In vitro stimulation of antibody formation by peritoneal cells: III. Effect of active immunization on the subsequent in vitro performance of peritoneal and spleen cells

Male CBA mice were given a single intraperitoneal injection of sheep red blood cells (SRBC) or horse red blood cells (HRBC). They were killed at intervals of 1–10 days thereafter, and micro-cultures of spleen cells or peritoneal cells (PC) were prepared. These consisted of a thin film of tissue culture medium containing carboxymethyl cellulose (CMC), mouse lymphoid cells, guinea-pig complement and either SRBC or HRBC, held at 37° under liquid paraffin. Cultures were read repeatedly for appearance of haemolytic plaques.

PC from SRBC-immunized mice showed an altered reactivity on SRBC monolayer cultures. The peak plaque count achieved in vitro fell progressively for 4 days after immunization, and then returned to normal by day 7. The actinomycin D resistant component of the PC response rose rapidly; at 1 day after immunization it was equal to the total response. Over the next 3 days after immunization it fell again to normal levels. The results suggested that the in vivo injection sets in train events locally in the peritoneal cavity which resembled those following in vitro culture of normal PC in SRBC monolayers. The effects were immunologically specific as only marginal changes followed the injection of HRBC.
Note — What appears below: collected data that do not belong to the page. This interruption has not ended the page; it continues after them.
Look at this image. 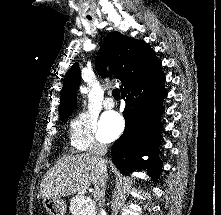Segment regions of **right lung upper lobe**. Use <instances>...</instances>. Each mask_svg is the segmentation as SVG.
<instances>
[{
	"label": "right lung upper lobe",
	"instance_id": "1",
	"mask_svg": "<svg viewBox=\"0 0 221 215\" xmlns=\"http://www.w3.org/2000/svg\"><path fill=\"white\" fill-rule=\"evenodd\" d=\"M107 61L114 76L120 79L121 93L133 89L161 69V62L146 42L111 32L104 40L96 58L99 75L107 76ZM80 84L78 63L72 65L65 76L59 105L60 118L71 115L76 106V91Z\"/></svg>",
	"mask_w": 221,
	"mask_h": 215
}]
</instances>
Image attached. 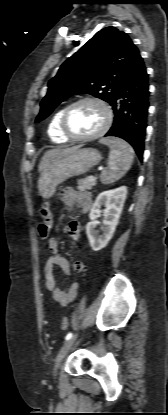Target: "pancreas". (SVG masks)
I'll return each instance as SVG.
<instances>
[{
    "mask_svg": "<svg viewBox=\"0 0 168 415\" xmlns=\"http://www.w3.org/2000/svg\"><path fill=\"white\" fill-rule=\"evenodd\" d=\"M78 189L79 190H91L93 186L96 185V178L90 179L89 177L78 180Z\"/></svg>",
    "mask_w": 168,
    "mask_h": 415,
    "instance_id": "1",
    "label": "pancreas"
}]
</instances>
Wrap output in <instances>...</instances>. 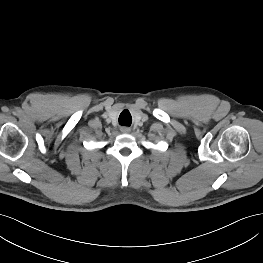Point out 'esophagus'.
<instances>
[{
  "label": "esophagus",
  "instance_id": "34e87169",
  "mask_svg": "<svg viewBox=\"0 0 263 263\" xmlns=\"http://www.w3.org/2000/svg\"><path fill=\"white\" fill-rule=\"evenodd\" d=\"M120 131L124 134H127L131 131V129L128 127H121Z\"/></svg>",
  "mask_w": 263,
  "mask_h": 263
}]
</instances>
Spleen cells from SRBC-immunized mice, when cultured in SRBC monolayers, yielded many cells capable of giving plaques after 5–60 minutes incubation, as expected. These were deemed to be cells forming antibody at the moment of killing of the animal. In addition, such cultures developed new plaques over the subsequent 23 hours in culture. These were produced by cells not initially forming antibody which switched into antibody secretion at some time during culture. At early time points after immunization, this second type of cell was much more numerous than the first type. The switch from non-secretor status could occur in the presence of a high concentration of actinomycin D. Operationally these non-secretors in immunized spleens resembled an important fraction of PC from unimmunized retired breeder mice. The progressive conversion of non-secretor cells into secretors, if it occurs in vivo, would have a major influence on the kinetics of appearance of PFC in a spleen after immunization.

While spleen cells from mice immunized with HRBC performed on HRBC monolayers much as described above, PC from HRBC-immunized mice could not be induced to cause significant lysis in HRBC monolayers. The same was true of PC from mice chronically fed with HRBC. In fact, no method has yet been found to persuade PC to produce lytic plaques active against erythrocytes other than SRBC.